In the NICU where these new data come from, parental visiting was an average of 2 hours a day in the open rooms, and 4 hours a day in the single rooms (in the 3rd and 4th week of hospitalisation). This major increase in visiting time may not be enough to counter the 20 hours of very quiet, undisturbed rest, which we usually think of as a benefit.
In other cultures, mothers are able to spend much longer. Parents in Québec can share a year of parental leave, and for the first half of that can qualify for income from a government supported insurance scheme. It may be that in cultures where the parental leaves are more generous, parents will spend longer with their babies in single room designs, that would be interesting to see.

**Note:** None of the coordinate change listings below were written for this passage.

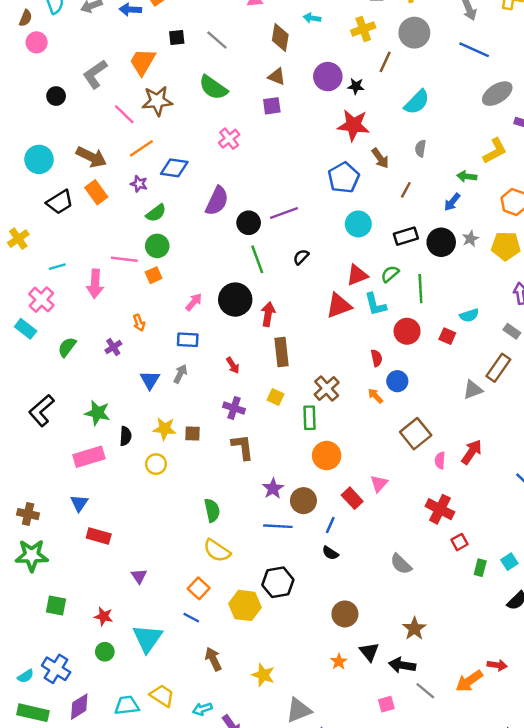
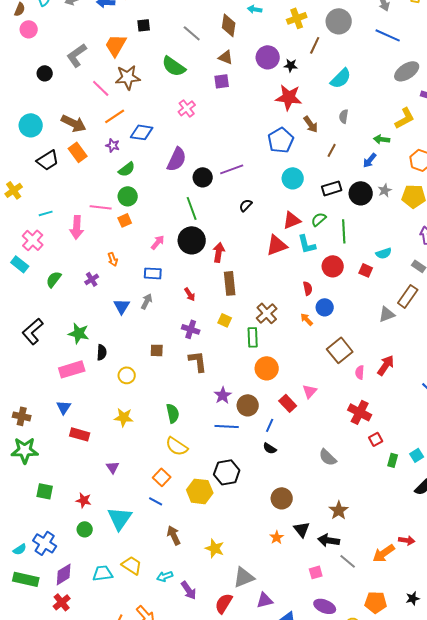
gray line: (217, 40) -> (192, 33), moved
green line: (257, 259) -> (192, 208), moved
yellow star: (165, 429) -> (124, 417), moved

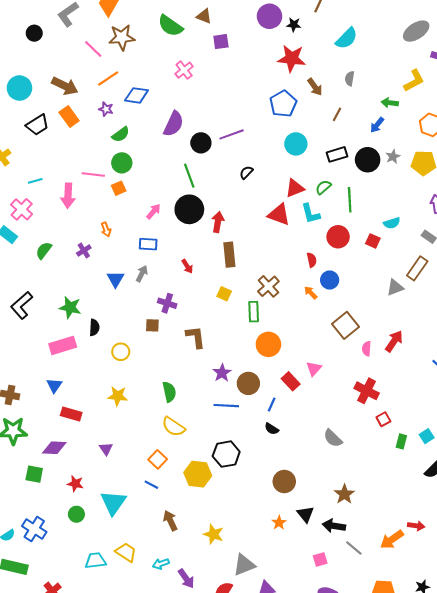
brown triangle: (226, 57) -> (204, 16), moved
red triangle: (277, 245) -> (279, 215), turned 40
purple cross: (191, 329) -> (167, 303), moved
purple diamond: (64, 574) -> (54, 448), moved, turned 35

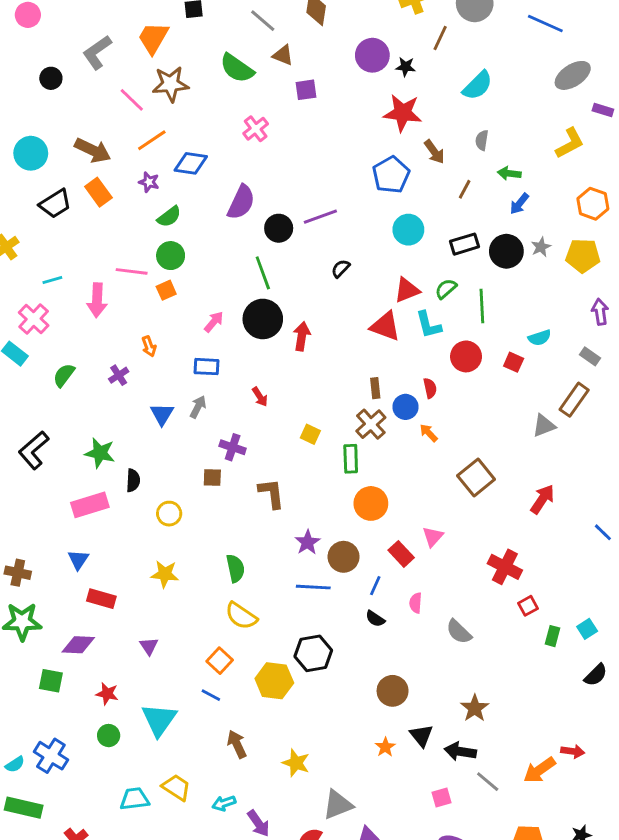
green arrow: (390, 103) -> (509, 173), moved
brown rectangle: (229, 255) -> (375, 388), moved, size x0.6
blue circle: (330, 280) -> (405, 407), moved
pink semicircle: (367, 349) -> (416, 603), moved

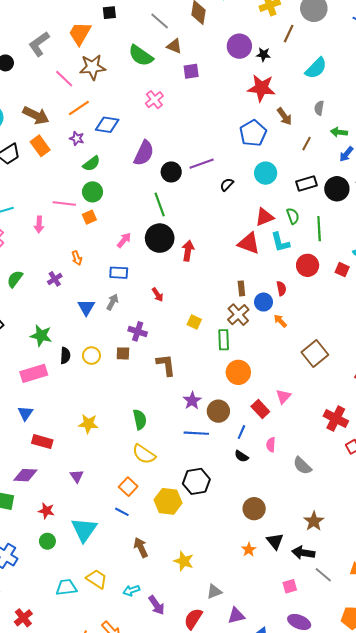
black semicircle: (341, 269) -> (227, 185), moved
green semicircle: (446, 289) -> (293, 216), turned 112
pink arrow: (97, 300) -> (39, 224), size x0.7
yellow circle: (169, 514) -> (91, 356), moved
gray triangle: (338, 805) -> (214, 592), size x0.7

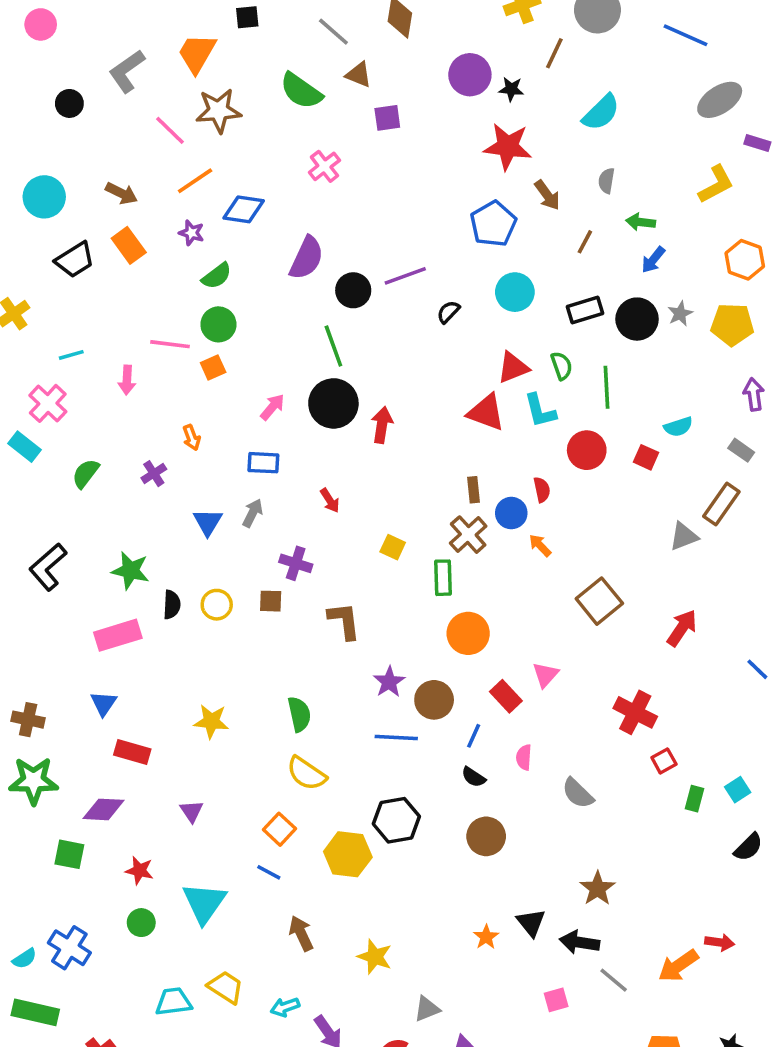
brown arrow: (36, 115) -> (121, 193), size x0.7
brown circle: (254, 509) -> (486, 836), moved

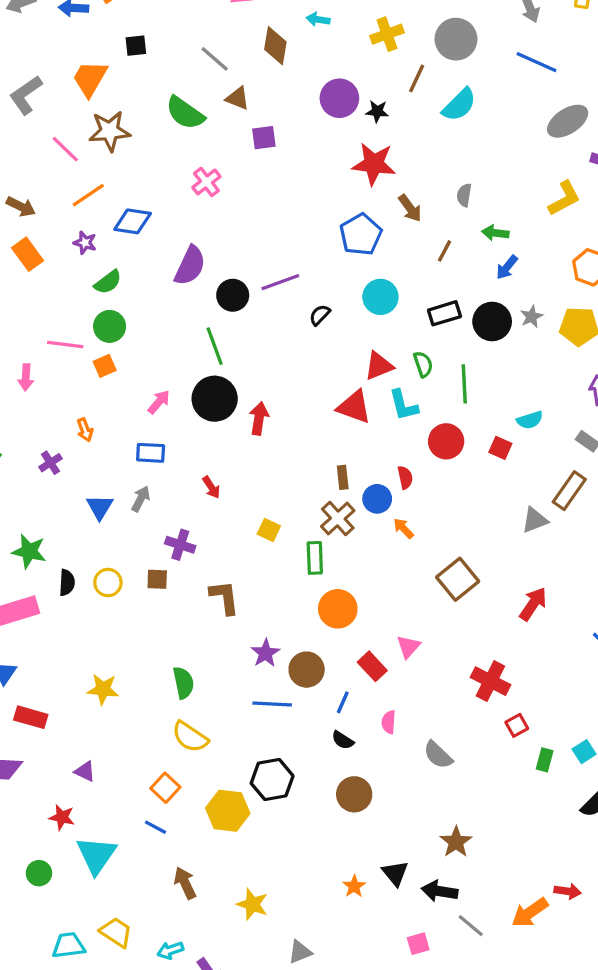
cyan semicircle: (601, 112) -> (459, 105), moved
purple triangle: (192, 811) -> (85, 771), turned -30
red star: (139, 870) -> (62, 817), moved

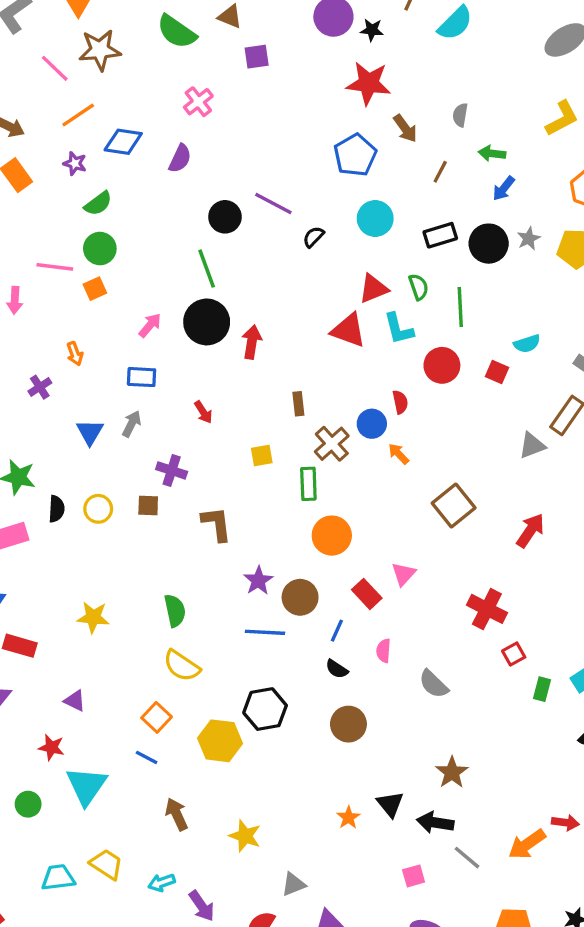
purple semicircle: (190, 266) -> (180, 158), moved, size x0.7
purple line: (280, 282) -> (273, 203), turned 48
brown rectangle: (343, 477) -> (298, 404), moved
yellow square: (269, 530) -> (262, 455), turned -35

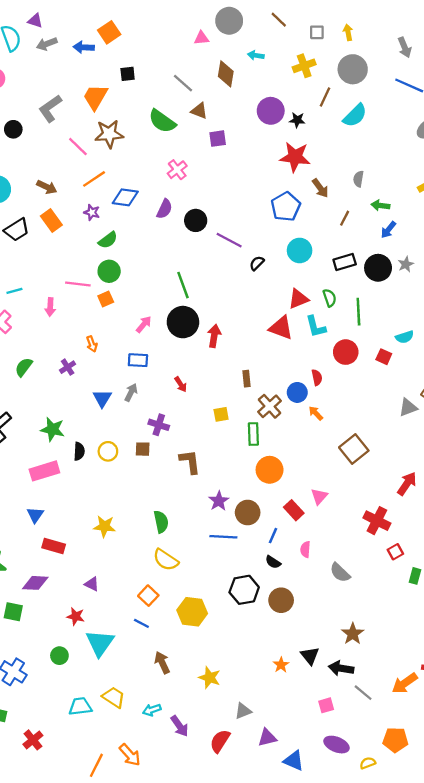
black circle: (225, 217) -> (196, 220), moved
red arrow: (530, 531) -> (407, 484), moved
black hexagon: (265, 709) -> (244, 590), moved

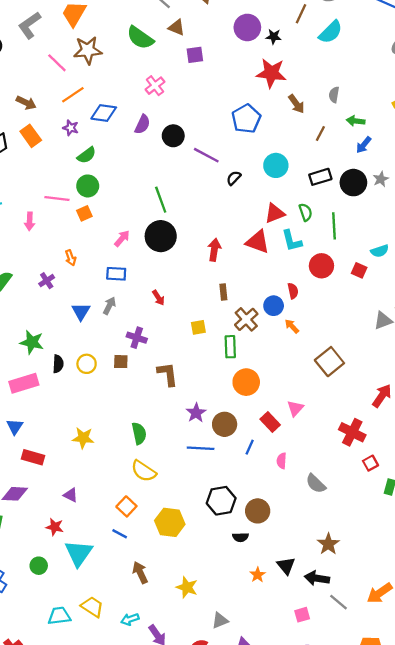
blue pentagon: (286, 207) -> (246, 119), moved
red arrow: (214, 336) -> (214, 250), moved
black semicircle: (273, 562) -> (241, 537), moved, turned -35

A commentary in Acta Paediatrica is written by one of the investigators of the Stockholm RCT of Family Centered Care. In that study infants stable enough for intermediate care were randomized, one part of the family care intervention was a single room. I can’t see from that report how long the parents stayed with their infants, and there was no long term follow up.
The thoughtful commentary (Örtenstrand A. The role of single-patient neonatal intensive care unit rooms for preterm infants. Acta Paediatrica. 2014;103(5):462-3) refers to a systematic review that I was not aware of. The SR includes 10 articles, only one of which, the Stockholm study, was an RCT. The others are various observational designs with potential biases, but which suggest a range of benefits of single rooms.
I think it is possible that the effect shown in the study from St Louis is a real effect. I would be a little surprised if the single room was actually quieter than being in utero, so I would guess that it is the nature, rather than the intensity, of the sounds that may be important.
Which brings me back to the issue of the mother’s voice, and the importance of the mother speaking to her baby. Babies born at term recognize certain features of their mother’s voice from very early after their birth, almost certainly because the antenatal experience of the mother’s voice has impacts on the development of central auditory processing. I think this suggests that the potential adverse effects of being in a single room might have to do with reduced exposure to voices, and that maybe we can counter this effect by encouraging mothers to talk to their infants whenever they are present, and to use recordings of the mothers’ voices when they can’t be there.